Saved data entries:
^^^^^^^^

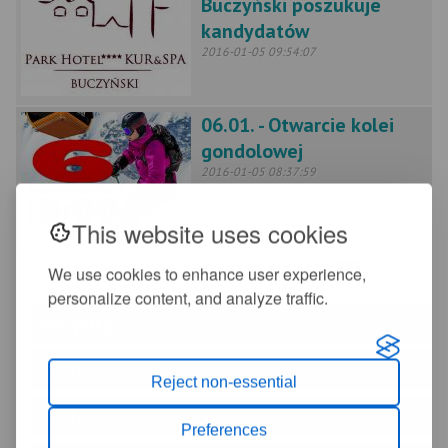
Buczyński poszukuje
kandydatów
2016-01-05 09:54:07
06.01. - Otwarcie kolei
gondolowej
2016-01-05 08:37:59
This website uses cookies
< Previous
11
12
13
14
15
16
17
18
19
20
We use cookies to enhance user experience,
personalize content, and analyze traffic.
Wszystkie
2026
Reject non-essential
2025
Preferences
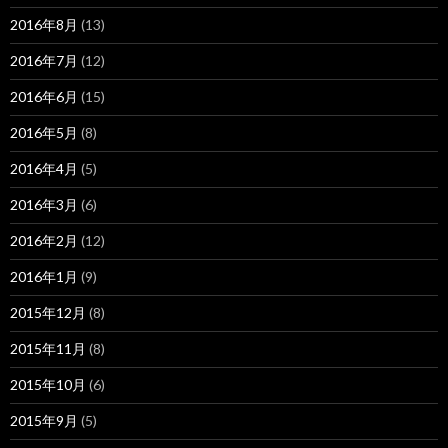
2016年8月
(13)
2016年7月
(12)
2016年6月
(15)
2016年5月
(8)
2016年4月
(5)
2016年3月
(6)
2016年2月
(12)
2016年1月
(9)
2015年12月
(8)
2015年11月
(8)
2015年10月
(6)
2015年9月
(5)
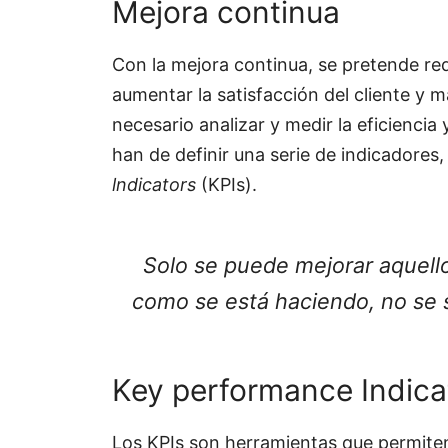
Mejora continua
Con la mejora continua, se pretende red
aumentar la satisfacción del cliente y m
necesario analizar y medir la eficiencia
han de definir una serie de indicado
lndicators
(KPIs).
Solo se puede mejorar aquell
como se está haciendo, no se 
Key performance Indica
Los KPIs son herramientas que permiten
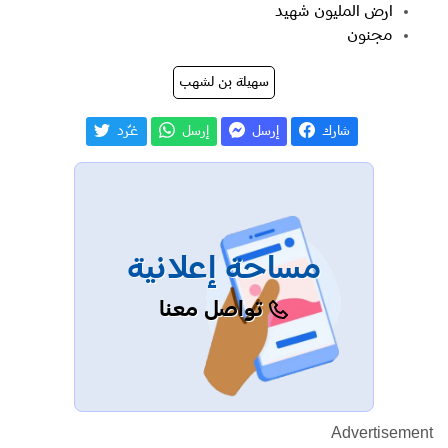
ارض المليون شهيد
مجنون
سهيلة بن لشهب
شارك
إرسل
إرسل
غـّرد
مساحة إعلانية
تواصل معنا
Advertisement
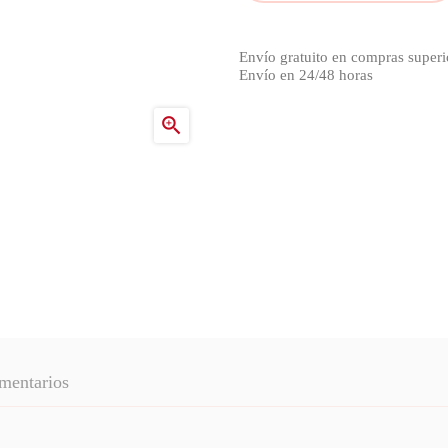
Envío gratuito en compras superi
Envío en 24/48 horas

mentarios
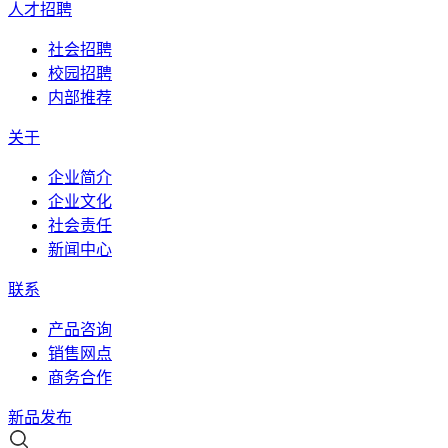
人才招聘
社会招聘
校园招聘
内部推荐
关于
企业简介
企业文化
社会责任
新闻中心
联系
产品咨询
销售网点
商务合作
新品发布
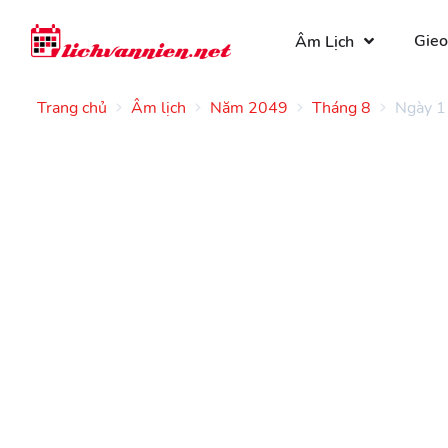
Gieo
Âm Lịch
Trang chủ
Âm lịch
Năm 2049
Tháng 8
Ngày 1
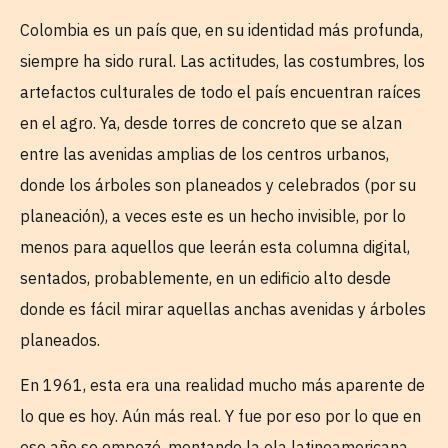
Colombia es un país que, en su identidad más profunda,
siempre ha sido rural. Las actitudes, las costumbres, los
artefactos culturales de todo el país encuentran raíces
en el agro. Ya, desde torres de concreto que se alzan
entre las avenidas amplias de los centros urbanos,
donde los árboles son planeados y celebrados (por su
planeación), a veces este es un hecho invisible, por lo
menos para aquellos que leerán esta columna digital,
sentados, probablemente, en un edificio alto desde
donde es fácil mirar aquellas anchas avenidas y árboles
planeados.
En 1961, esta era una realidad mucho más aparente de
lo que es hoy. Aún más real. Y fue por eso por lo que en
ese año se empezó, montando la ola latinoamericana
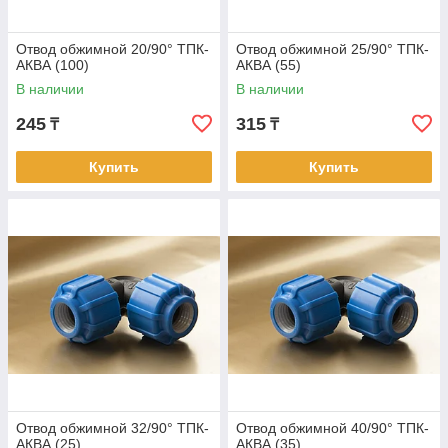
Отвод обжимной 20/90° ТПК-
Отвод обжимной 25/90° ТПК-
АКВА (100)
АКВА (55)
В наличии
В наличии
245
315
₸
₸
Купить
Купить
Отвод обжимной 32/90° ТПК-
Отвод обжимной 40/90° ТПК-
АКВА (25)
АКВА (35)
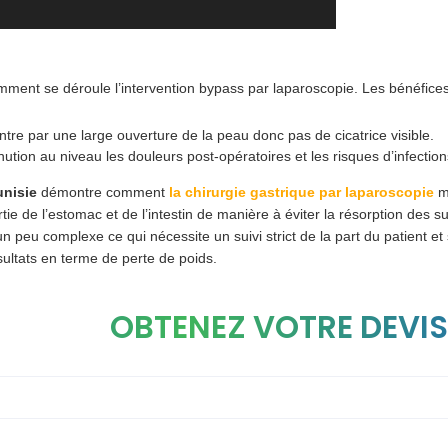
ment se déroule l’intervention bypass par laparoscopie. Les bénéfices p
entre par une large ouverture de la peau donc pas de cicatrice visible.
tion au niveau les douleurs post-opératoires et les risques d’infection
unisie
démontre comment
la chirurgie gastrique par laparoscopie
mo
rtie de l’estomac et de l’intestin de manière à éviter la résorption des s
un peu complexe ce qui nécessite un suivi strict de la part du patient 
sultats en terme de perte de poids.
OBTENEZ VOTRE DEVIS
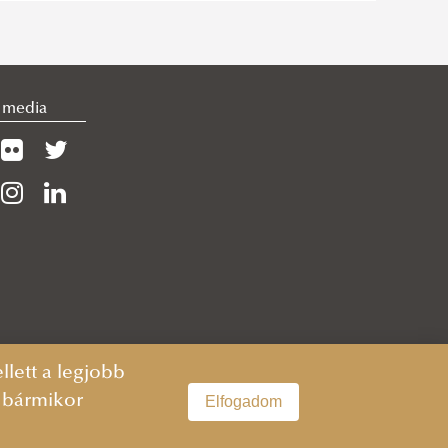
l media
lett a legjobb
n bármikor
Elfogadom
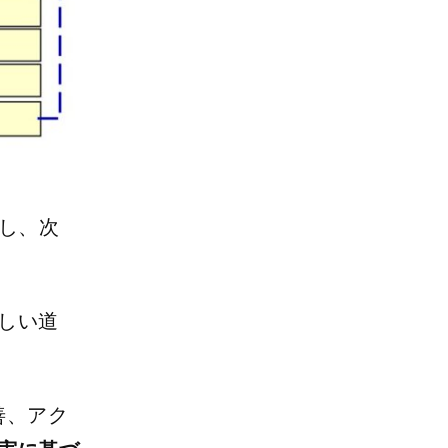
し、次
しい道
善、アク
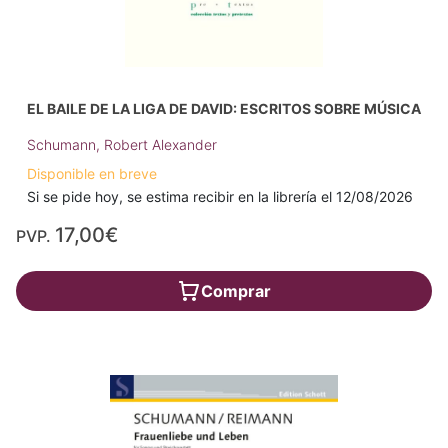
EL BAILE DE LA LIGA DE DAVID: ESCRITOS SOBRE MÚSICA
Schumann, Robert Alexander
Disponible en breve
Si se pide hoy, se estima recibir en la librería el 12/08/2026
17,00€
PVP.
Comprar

^^^^^^^^

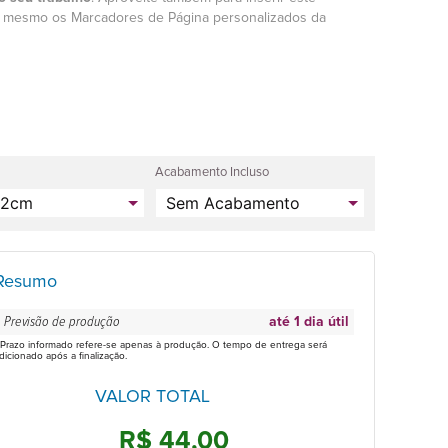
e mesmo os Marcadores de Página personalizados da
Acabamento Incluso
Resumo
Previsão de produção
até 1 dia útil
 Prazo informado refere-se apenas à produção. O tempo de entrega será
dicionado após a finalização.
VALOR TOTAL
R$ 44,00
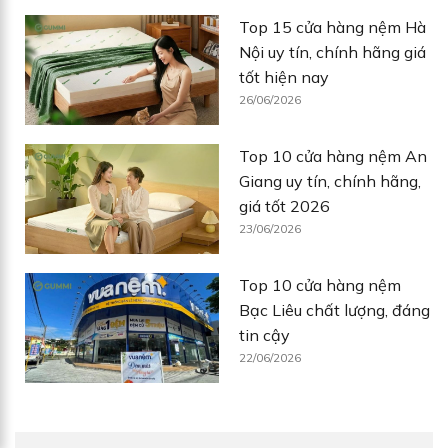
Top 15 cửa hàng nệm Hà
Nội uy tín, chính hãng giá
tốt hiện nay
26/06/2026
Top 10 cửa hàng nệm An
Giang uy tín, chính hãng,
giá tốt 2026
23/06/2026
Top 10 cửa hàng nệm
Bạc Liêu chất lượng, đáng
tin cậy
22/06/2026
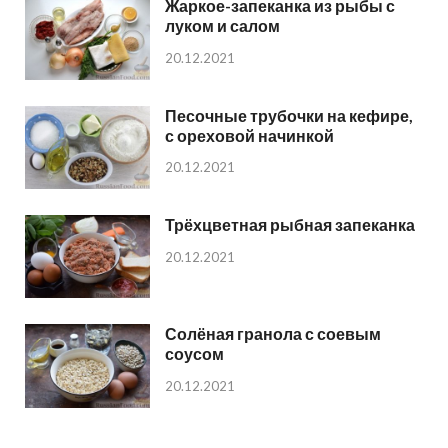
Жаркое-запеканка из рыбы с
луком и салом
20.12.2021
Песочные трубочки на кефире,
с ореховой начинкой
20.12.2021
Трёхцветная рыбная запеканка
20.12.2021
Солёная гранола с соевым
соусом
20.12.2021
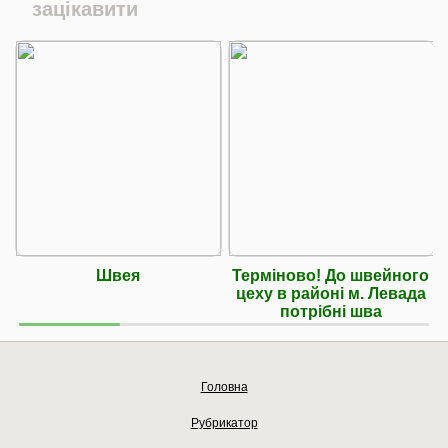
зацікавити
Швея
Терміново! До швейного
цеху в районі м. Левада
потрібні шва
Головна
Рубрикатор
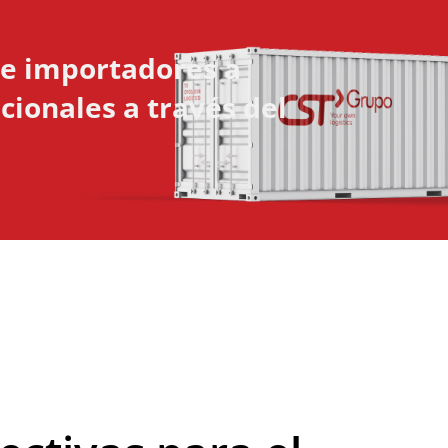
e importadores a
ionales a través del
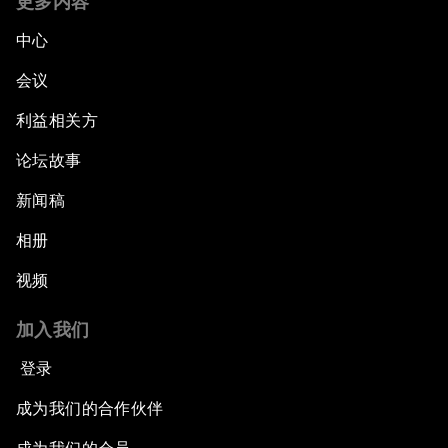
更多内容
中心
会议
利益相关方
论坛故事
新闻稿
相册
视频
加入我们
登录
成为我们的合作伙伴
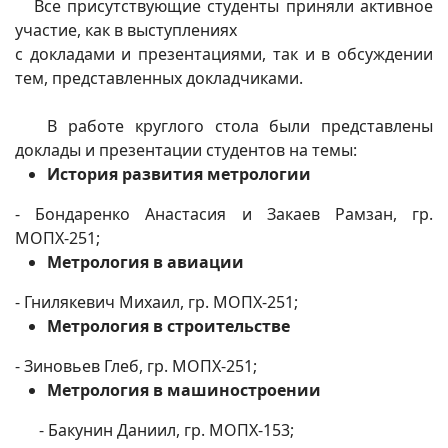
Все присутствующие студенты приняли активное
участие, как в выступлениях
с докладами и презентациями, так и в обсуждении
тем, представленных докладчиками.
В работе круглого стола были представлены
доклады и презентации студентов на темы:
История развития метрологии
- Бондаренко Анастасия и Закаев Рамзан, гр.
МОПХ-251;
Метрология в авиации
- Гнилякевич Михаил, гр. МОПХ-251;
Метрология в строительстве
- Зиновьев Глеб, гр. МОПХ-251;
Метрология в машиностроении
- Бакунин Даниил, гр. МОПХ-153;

^^^^^^^^

_WHAT THE EXERCISE ASKS_:
Answer with nothing but the count of lines in the entries that hold the word "Метрология".

_RESULT BELOW_:
3